The precious commodity closed at Rs115,400 per tola and Rs98,937 per 10 grams on Thursday.
Speaking to Geo.tv, AA Commodities Director Adnan Agar said: “Gold prices will be determined next week as the investors await the monthly US labour market data.”
The analyst said that monthly employment data of the US will be announced later today, “which is one of the most important gold price determinants.”
It is pertinent to mention that the gold rates in Pakistan are around Rs1,500 below cost compared to the gold rate in the Dubai market.
Meanwhile, silver prices in the domestic market remained unchanged at Rs1,400 per tola and Rs1,200.27 per 10 grams today.
Gold prices edged higher as the dollar eased slightly, while investors focused on the US labour market data due later in the day, considered key to the Federal Reserve’s schedule for tapering monetary stimulus.
Spot gold rose 0.4% to $1,762.49 per ounce, while US gold futures were up 0.2% at $1,762.60.
The dollar eased, buoying gold’s appeal for those holding other currencies.
Gold also seemed to have found some support on comments from an advisor that a default on China Evergrande’s offshore bond obligations was “imminent”.
“Gold is trading in narrow ranges and bargain hunting is appearing on dips towards $1,750, but there’s little inclination to take aggressive positions, especially with non-farm payrolls report on the horizon,” StoneX analyst Rhona O’Connell said.

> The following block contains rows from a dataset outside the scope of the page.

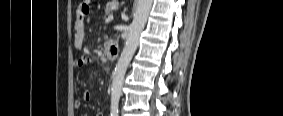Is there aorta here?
Here are the masks:
<instances>
[{
    "label": "aorta",
    "instance_id": "1",
    "mask_svg": "<svg viewBox=\"0 0 283 116\" xmlns=\"http://www.w3.org/2000/svg\"><path fill=\"white\" fill-rule=\"evenodd\" d=\"M153 0H137V5L134 13L133 21L129 28V33L121 53V56L116 65L111 86V103H118L121 93L124 76L127 67L138 47L140 34L142 33L151 7Z\"/></svg>",
    "mask_w": 283,
    "mask_h": 116
}]
</instances>
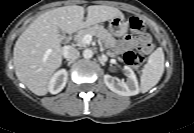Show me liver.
I'll return each instance as SVG.
<instances>
[{"instance_id": "obj_1", "label": "liver", "mask_w": 194, "mask_h": 133, "mask_svg": "<svg viewBox=\"0 0 194 133\" xmlns=\"http://www.w3.org/2000/svg\"><path fill=\"white\" fill-rule=\"evenodd\" d=\"M71 5L55 8L41 14L17 39L14 50V68L17 78L38 96L48 92L49 80L62 63V37L67 34L123 16L117 8L93 5L87 8ZM51 50L46 55L47 50Z\"/></svg>"}]
</instances>
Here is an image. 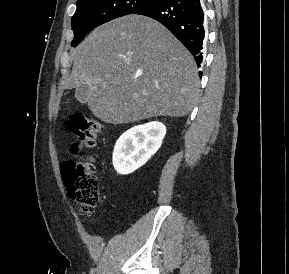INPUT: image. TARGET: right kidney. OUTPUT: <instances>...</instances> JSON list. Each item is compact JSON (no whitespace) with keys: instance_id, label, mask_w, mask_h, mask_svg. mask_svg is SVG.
I'll list each match as a JSON object with an SVG mask.
<instances>
[{"instance_id":"obj_1","label":"right kidney","mask_w":289,"mask_h":274,"mask_svg":"<svg viewBox=\"0 0 289 274\" xmlns=\"http://www.w3.org/2000/svg\"><path fill=\"white\" fill-rule=\"evenodd\" d=\"M165 134V125L158 121L137 125L124 132L114 147V169L127 175L143 166L158 151Z\"/></svg>"}]
</instances>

Fed Chair Jerome Powell said it would take one more “decent” jobs report to set the process in motion for a reduction in US central bank’s $120 billion in monthly bond purchases.
If data overshoots to the upside, gold could face a knee-jerk downward reaction as bond yields would probably rise, but “a miss would be supportive for gold as the word ‘stagflation’ is increasingly appearing on the radar and gold benefits from risk-aversion”, O’Connell added.